*** Block opens ***

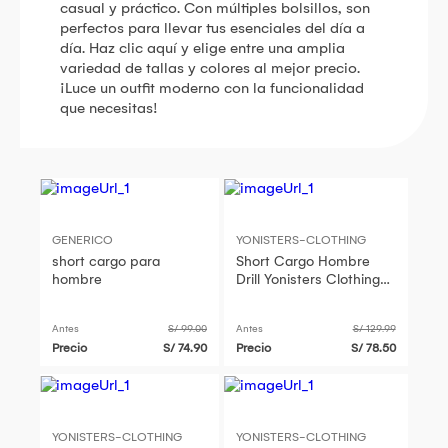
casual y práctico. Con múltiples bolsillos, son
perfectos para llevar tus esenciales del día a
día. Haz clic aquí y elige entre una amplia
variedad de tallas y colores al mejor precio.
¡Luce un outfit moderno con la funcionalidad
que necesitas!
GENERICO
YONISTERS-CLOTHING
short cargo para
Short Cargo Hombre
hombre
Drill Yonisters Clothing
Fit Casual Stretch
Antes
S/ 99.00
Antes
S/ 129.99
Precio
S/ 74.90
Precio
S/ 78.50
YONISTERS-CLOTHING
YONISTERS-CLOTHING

*** Block closes ***
*** Block opens ***

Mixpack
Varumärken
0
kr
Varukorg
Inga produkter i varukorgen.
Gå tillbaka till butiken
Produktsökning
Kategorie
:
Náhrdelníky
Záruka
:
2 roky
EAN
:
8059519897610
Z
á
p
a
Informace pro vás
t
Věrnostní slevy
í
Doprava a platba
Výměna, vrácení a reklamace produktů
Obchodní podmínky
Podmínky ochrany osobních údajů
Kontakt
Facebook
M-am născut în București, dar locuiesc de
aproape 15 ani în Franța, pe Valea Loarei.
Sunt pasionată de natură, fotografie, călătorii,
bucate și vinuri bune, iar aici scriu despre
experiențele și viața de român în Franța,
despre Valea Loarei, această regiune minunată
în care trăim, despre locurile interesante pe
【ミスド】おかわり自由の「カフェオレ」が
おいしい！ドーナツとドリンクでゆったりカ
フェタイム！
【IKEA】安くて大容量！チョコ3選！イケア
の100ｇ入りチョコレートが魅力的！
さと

*** Block closes ***
*** Block opens ***

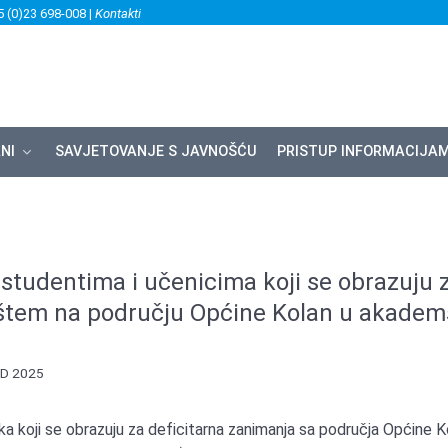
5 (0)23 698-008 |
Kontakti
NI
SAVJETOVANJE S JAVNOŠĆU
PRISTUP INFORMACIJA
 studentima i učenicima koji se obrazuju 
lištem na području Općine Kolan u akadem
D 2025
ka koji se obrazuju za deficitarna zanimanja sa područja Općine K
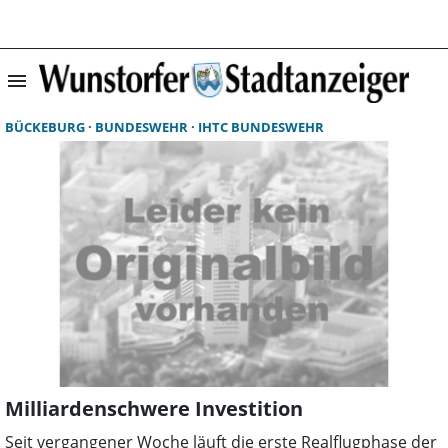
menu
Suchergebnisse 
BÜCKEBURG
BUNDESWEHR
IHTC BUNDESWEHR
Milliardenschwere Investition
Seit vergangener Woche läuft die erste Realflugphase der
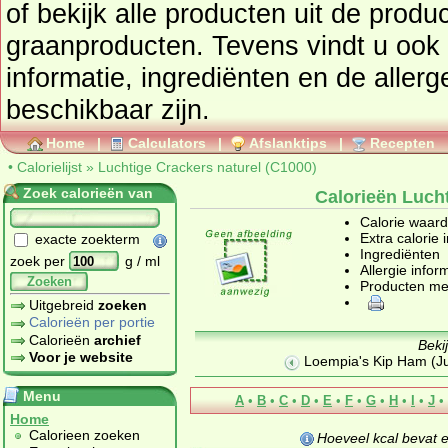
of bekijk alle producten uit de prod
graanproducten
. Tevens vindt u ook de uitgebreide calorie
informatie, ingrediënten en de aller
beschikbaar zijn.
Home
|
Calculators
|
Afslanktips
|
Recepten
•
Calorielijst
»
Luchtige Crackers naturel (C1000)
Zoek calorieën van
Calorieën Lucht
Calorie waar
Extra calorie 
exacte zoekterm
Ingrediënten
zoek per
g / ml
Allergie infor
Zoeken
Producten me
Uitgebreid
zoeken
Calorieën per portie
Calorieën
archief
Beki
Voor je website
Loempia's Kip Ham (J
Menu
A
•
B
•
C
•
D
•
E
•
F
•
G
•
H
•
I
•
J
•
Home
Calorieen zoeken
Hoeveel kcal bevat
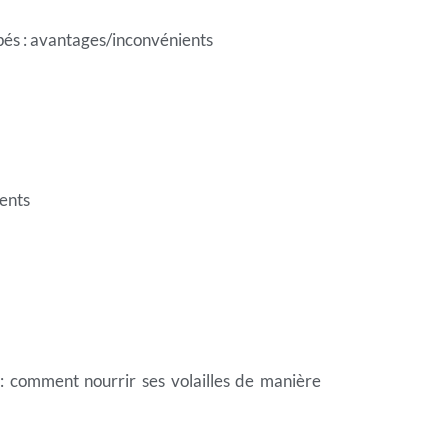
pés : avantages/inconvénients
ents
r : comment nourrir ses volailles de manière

*** Block closes ***

* What is expected: In the records above, find each line that mentions the word "Valea", and copy it.

* Response for this exercise:
aproape 15 ani în Franța, pe Valea Loarei.
despre Valea Loarei, această regiune minunată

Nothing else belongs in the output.